Comment 478 for bug 532633

Jeff Burns (admiraljkb) wrote :

Pako, Pako, Pako...

My friend, you misinterpret me. But trust me, I understand what you are saying. 10 years ago I'd be with you on this debate/argument because I didn't have experiences that I do now supporting UI related stuff. Change is good right? Well maybe not sometimes... So when I say this is too small a change, it's because the change is incomplete, and just isn't worth expending Mark's precious political capital over at least until the feature is COMPLETE. There's a time to fight, and a time to strategically withdraw. This is the latter. Later it can be unveiled again when we've got a carrot, but until then I NEED that carrot to explain this change to my users that I support. Incomplete UI changes just don't work, you either have to go whole hog so something has demonstrably happened (again the carrot), or do nothing at all. I'm not against the UI changing. Gnome 3 so far looks really cool, and I've been an early adopter/tester of KDE4 in Kubuntu (and everyone who did knows how painful that was), and filing several defects along the way doing my part to help get it to something reasonably stable today, and I like KDE 4 better than Gnome as a personal preference. I'll probably start testing Gnome3 when I get a chance. I like most of the advanced interface in the new KDE, and probably will like Gnome3 as well. I don't like this small "button change", but I don't hate it either. It's a "meh" for me *personally*. But don't get my professional and personal preferences confused. Because they are different by necessity, as are a lot of IT guys out there who have to support one thing for the common good, and prefer something else on their own desktops. The reason why my professional and personal opinion differs is below.
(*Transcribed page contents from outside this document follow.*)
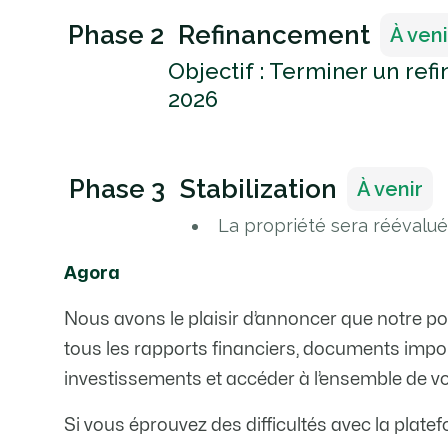
Phase 2
Refinancement
À veni
Objectif : Terminer un ref
2026
Phase 3
Stabilization
À venir
La propriété sera réévalué
Agora
Nous avons le plaisir d’annoncer que notre por
tous les rapports financiers, documents impor
investissements et accéder à l’ensemble de v
Si vous éprouvez des difficultés avec la plate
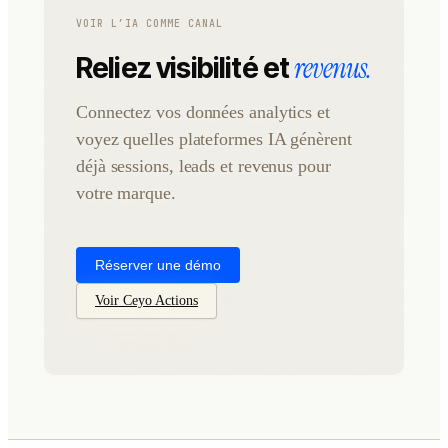
VOIR L’IA COMME CANAL
revenus.
Reliez visibilité et
Connectez vos données analytics et
voyez quelles plateformes IA génèrent
déjà sessions, leads et revenus pour
votre marque.
Réserver une démo
Voir Ceyo Actions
I used to be IT, and now I'm in a Dev/Sustaining role for the last 10 years roughly. I've supported UI's now for close to 10 years and will give you a quick simplified example from my past that was on something quite similar. I've been on the front lines when a usability change was made on a product for one customer (with a proper defect for the change) that made reasonable sense and was logical, and we massively honked off 10 other major customers (or more). Their admin/secretaries use this tech stuff every day heavily (and have the ears of executives) and get quite cranky when things move since they run on auto-pilot on nearly everything from computers to phones. I mean absolutely enraged because two silly buttons moved and it interrupted their work processes. Many of my counterparts (including me) laughed at this controversy, because the buttons that moved were CLEARLY marked. I mean moving silly buttons around generated that much rage? Jeeesh. But after a second trip around and near death threats because people's "cheese got moved" I've learned to respect that average user, and secretaries in particular, regardless of my own sentiments. Much of the time you can swap out the ENTIRE OS, or their desktop phone and they'll get over it because it is something totally new and it's expected to relearn, (provided what goes in makes sense to them for how to navigate the product, and you still get grumbles). Move something small on an existing application or on the existing phone? Forget it, unless you get their buy in. They go ballistic. Keep them happy, the others in an organization fall in line normally, including their boss. :) If the boss's admin ain't happy, nobody's happy. This is where we are at with Ubuntu now. It's not longer the cool "hobbyist OS" at home, but it's actually moving into the more mature corporate space where we can't be quite as cavalier as before. That uptake has been accelerated largely thanks to the MS Vista debacle. Personally and professionally, I now have a bit of skin in how Ubuntu turns out.

My wife was a secretary/admin for years, and has that type of mindset. She's brilliant for running UI related stuff by on nearly anything, particularly since she's part of one of the bigger target audiences regarding UI features. I keep telling her she needs to be a tester since she understands this UI preference stuff better than I, at least for what pisses people off. I had issues converting her to Ubuntu, but not too many overall. Some stuff was different, but overall it was close enough and logical enough that it didn't honk her off. (getting her to OpenOffice was a little interesting, until I showed her MS Office 2007, and no complaints since...). I did unveil this to her yesterday evening, without letting my preferences be known. It didn't go well... She was much angrier than anticipated. I truly didn't expect more than an eye roll really, because it's not that big a change right? Instead I got expletives, and "why the hell are they moving my buttons??!?!?!, can't they leave anything along!?!?!?" Generally whatever her reaction is, has been pretty dead on for the average secretary and admin who have exec's ears. Those execs are what approve budgets, and if their admin gives them a bad impression of it, they won't be writing checks to support it, or authorize support staff for it. This isn't a issue of logic per se, it's an issue of folks' emotions (sometimes irrational as they are), and applying logic to it just stokes the fire.